That being said, Kevin Williamson makes a good point when he says that some supply-siders have neglected the spending side of the fiscal ledger. And it certainly is true that Republicans don’t seem very interested in curtailing the growth of government. But does this mean, as Williamson argues, but that our choices are limited to 1) a 36 percent spending cut, 2) catastrophic deficits and debt, or 3) a European-style value-added tax.

I actually think it would be a great idea to reduce the budget by 36 percent. That would bring the burden of federal spending back down to where it was in 2003. Notwithstanding the screams from various interest groups that this would generate, nobody was starving in the streets when the budget was $2.3 trillion rather than today’s $3.5 trillion. But Kevin is unfortunately correct in noting that this type of fiscal reform won’t happen.

Kevin is wrong, however, in saying that we therefore have to choose between either Greek-style deficits or a VAT. According to the Congressional Budget Office, tax revenues over the next 10 years will increase by an average of about 7.3 percent each year – and that’s assuming the tax cuts are made permanent and the AMT is adjusted for inflation. Reducing red ink simply requires that politicians exercise a tiny bit of restraint so that spending grows by a lesser amount. This video walks through the numbers and shows how quickly the budget could be balanced with varying levels of spending discipline.
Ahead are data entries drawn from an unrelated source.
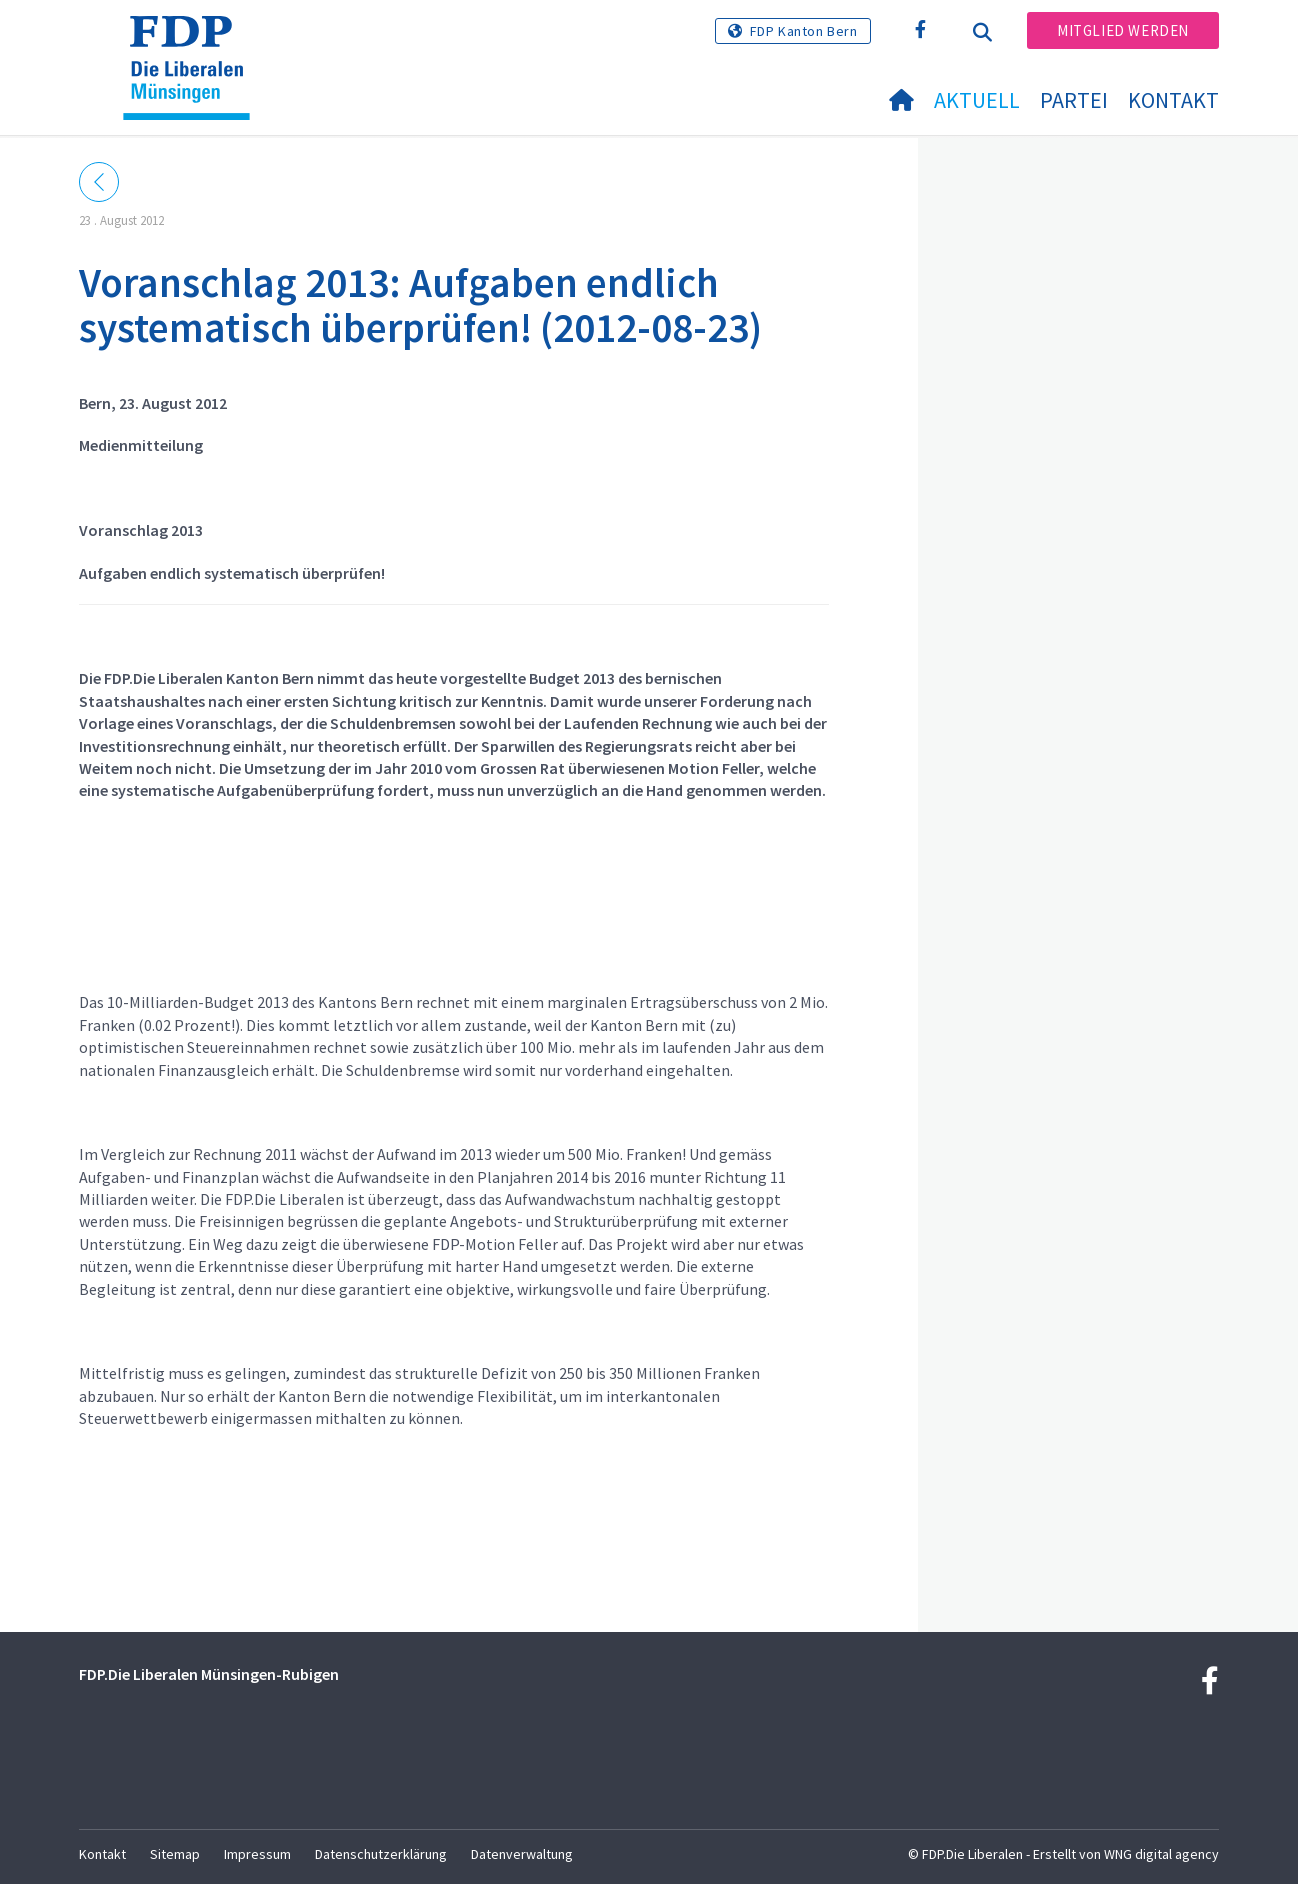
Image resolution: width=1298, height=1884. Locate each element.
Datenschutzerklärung (381, 1854)
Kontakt (1173, 100)
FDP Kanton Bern (804, 31)
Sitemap (175, 1854)
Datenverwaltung (522, 1854)
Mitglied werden (1123, 30)
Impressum (257, 1854)
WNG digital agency (1161, 1854)
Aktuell (977, 100)
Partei (1074, 100)
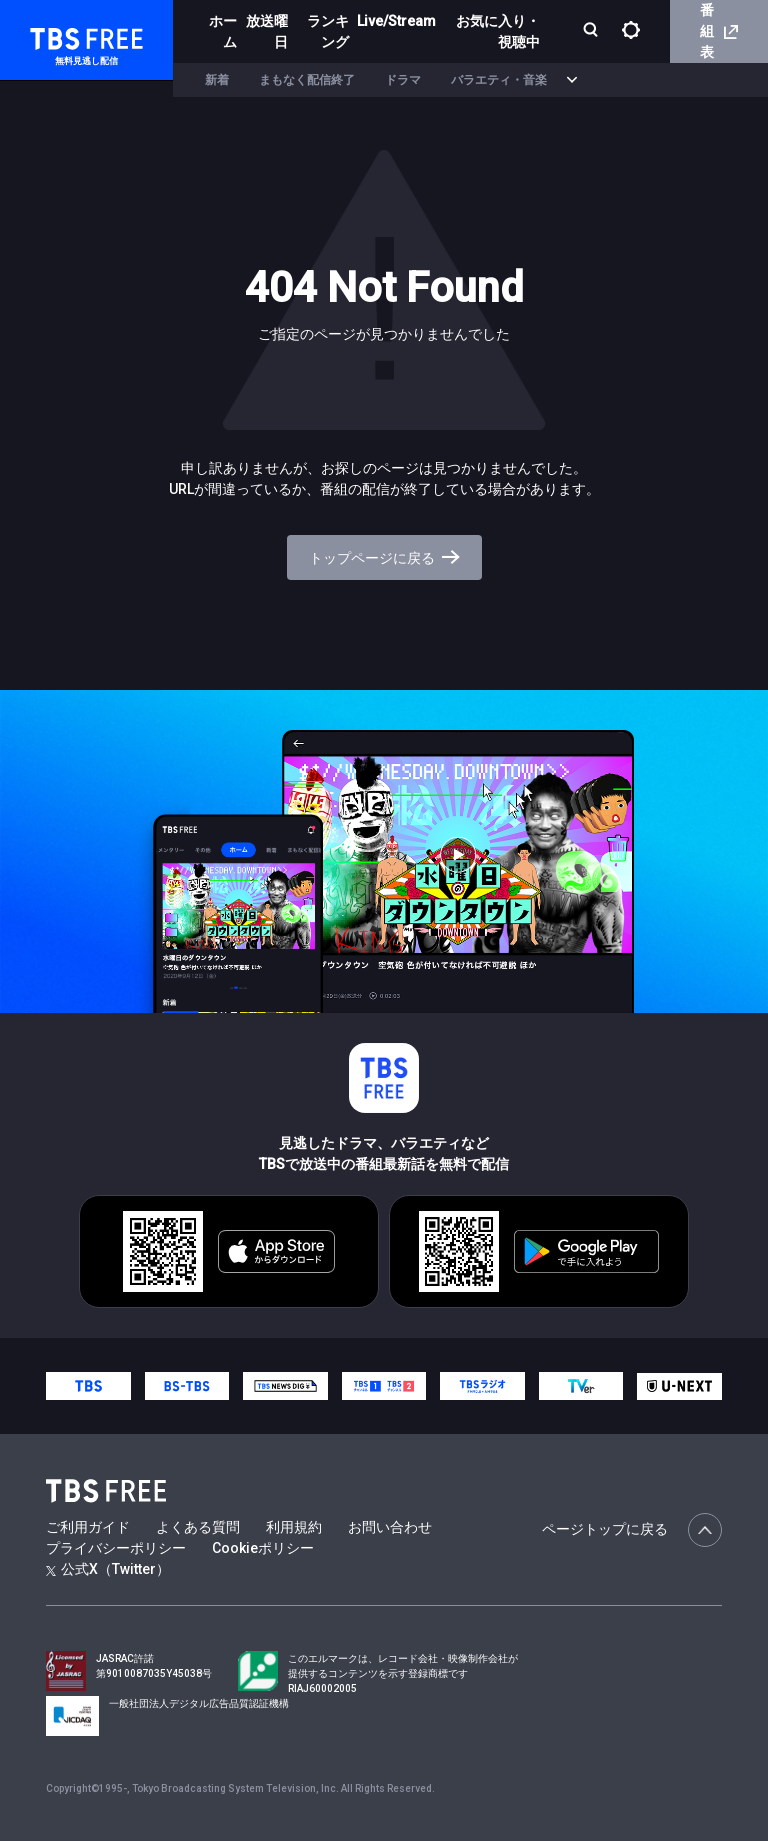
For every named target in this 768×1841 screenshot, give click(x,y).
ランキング (328, 31)
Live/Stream (396, 21)
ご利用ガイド (88, 1527)
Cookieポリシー (263, 1548)
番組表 (719, 31)
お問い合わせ (390, 1527)
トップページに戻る (384, 558)
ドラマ (403, 80)
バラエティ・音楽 (499, 80)
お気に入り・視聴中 (498, 31)
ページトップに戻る (632, 1530)
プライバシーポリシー (116, 1548)
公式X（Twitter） (108, 1569)
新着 (217, 80)
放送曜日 (267, 31)
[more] (572, 80)
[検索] (592, 31)
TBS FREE (53, 35)
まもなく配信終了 (307, 80)
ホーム (223, 31)
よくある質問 (198, 1527)
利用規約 (294, 1527)
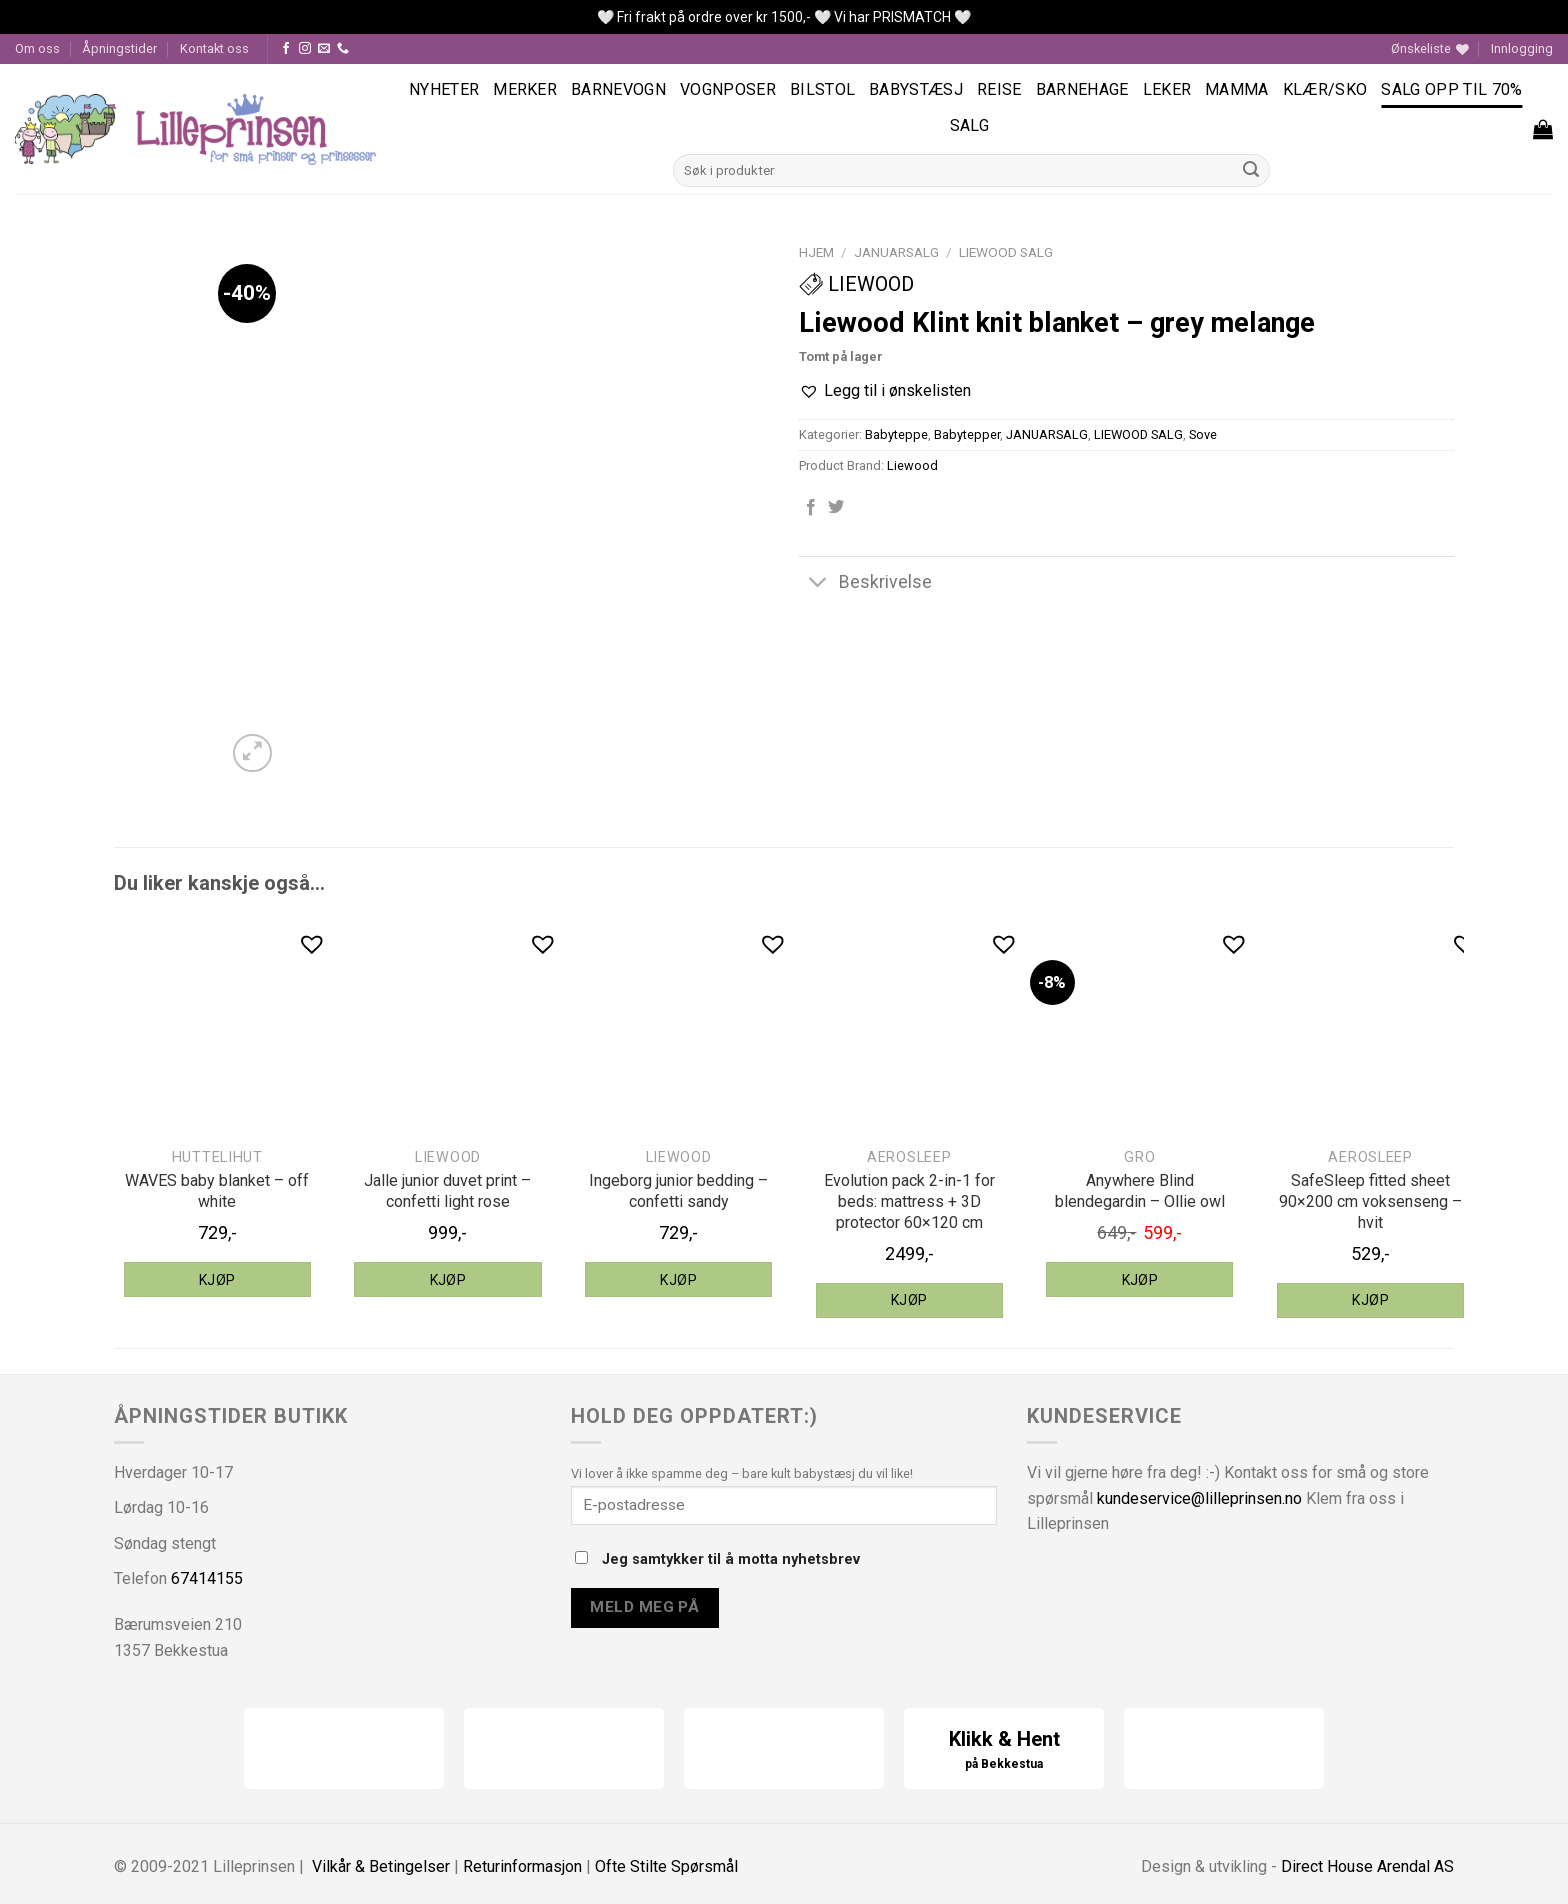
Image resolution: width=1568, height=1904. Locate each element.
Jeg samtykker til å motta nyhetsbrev (717, 1559)
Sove (1203, 434)
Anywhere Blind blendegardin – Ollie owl (1140, 1191)
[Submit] (1252, 171)
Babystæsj (916, 89)
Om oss (37, 48)
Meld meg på (644, 1607)
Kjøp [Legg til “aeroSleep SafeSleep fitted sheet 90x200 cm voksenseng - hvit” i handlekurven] (1370, 1300)
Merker (525, 89)
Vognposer (728, 89)
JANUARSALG (896, 252)
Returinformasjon (522, 1866)
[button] (885, 391)
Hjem (816, 252)
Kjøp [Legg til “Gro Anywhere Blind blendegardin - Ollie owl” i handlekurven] (1140, 1280)
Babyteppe (896, 434)
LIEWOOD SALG (1006, 252)
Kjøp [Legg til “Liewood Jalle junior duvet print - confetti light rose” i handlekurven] (448, 1280)
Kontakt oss (214, 48)
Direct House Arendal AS (1367, 1866)
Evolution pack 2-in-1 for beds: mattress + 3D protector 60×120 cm (909, 1201)
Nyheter (444, 89)
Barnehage (1082, 89)
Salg (969, 125)
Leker (1167, 89)
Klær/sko (1325, 89)
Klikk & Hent (1004, 1750)
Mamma (1237, 89)
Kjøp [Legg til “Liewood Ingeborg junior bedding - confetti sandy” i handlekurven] (678, 1280)
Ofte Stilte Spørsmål (666, 1866)
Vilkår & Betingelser (381, 1866)
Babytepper (967, 434)
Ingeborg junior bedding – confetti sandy (678, 1191)
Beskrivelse (865, 583)
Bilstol (822, 89)
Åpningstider (119, 48)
By the way, it’s worth pointing out that the VAT has not prevented gigantic deficits in nations such as Greece, Japan, Ireland, Spain, England, etc, etc. Politicians in those nations implemented VATs, usually with promises that the money would be used to reduce other taxes and/or lower red ink, but all that happened was more spending and bigger government (this cartoon makes the point in a rather amusing fashion). In other words, Milton Friedman was right when he wrote that, “In the long run government will spend whatever the tax system will raise, plus as much more as it can get away with.”